The 2021 Maryland legislative session is now underway and runs until mid-April. Although the top priority for the Maryland General Assembly is Covid-19 relief funding, several bills affecting governance of condominiums, homeowner associations and housing cooperatives have been introduced and are under consideration by Maryland House and Senate legislative committees.

Replacement Reserve Funding. Legislation proposes to require all Maryland condos, HOAs and co-ops to conduct a study of the reserves necessary for major repair and replacement of common property components. The developer would be required to have the initial reserve study prepared and contribute to the reserve fund. The board would then be required to have a reserve study done every 5 years and would be required to fund the recommended amount of reserves. (House Bill 313).

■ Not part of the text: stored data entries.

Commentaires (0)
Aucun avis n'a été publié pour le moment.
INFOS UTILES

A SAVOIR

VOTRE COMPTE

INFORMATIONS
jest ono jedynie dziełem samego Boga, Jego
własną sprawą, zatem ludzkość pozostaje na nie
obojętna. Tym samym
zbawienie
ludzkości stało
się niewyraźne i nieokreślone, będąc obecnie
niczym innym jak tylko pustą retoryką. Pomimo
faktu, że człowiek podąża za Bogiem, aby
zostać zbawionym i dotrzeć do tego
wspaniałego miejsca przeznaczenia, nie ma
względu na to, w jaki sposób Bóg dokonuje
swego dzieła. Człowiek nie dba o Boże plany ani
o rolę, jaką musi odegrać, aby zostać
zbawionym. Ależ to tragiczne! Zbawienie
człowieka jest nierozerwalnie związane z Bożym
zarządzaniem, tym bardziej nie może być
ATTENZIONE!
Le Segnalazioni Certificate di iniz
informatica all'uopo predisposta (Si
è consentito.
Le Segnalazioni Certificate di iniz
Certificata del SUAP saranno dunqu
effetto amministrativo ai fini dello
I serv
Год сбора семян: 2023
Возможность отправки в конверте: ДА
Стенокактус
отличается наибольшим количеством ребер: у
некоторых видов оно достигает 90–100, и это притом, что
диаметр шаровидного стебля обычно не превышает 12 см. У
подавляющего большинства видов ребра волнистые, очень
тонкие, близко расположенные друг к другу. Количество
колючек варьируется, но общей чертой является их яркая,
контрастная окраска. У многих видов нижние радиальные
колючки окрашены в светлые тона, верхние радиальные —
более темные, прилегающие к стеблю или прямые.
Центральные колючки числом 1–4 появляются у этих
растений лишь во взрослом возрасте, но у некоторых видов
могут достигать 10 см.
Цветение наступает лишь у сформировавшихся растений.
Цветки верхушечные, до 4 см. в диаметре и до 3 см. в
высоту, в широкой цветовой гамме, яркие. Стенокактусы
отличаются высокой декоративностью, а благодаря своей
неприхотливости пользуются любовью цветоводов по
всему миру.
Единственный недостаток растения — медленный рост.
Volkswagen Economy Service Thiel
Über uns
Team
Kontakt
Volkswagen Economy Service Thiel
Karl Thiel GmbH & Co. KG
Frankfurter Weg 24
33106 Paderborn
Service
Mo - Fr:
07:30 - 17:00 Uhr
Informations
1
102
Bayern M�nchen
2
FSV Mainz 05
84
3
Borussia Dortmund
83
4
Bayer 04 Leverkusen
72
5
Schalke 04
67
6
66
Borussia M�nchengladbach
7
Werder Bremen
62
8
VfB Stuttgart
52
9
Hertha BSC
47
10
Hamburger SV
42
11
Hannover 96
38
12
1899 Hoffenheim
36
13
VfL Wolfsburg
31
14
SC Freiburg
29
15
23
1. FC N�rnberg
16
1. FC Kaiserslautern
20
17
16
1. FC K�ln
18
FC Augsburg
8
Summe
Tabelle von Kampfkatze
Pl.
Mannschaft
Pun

A separate bill to require a reserve study and funding the recommended reserve amount only in Montgomery County was also introduced (House Bill 567). A similar reserve study and funding requirement applicable only in Prince George’s County was enacted in 2020.

Board Member Training. Legislation would require all board members to complete a training course on the responsibilities of being a board member or officer of a Maryland condominium, HOA or housing cooperative within 90 days of first being elected or appointed. A similar training requirement currently applies in Montgomery County. (House Bill 361)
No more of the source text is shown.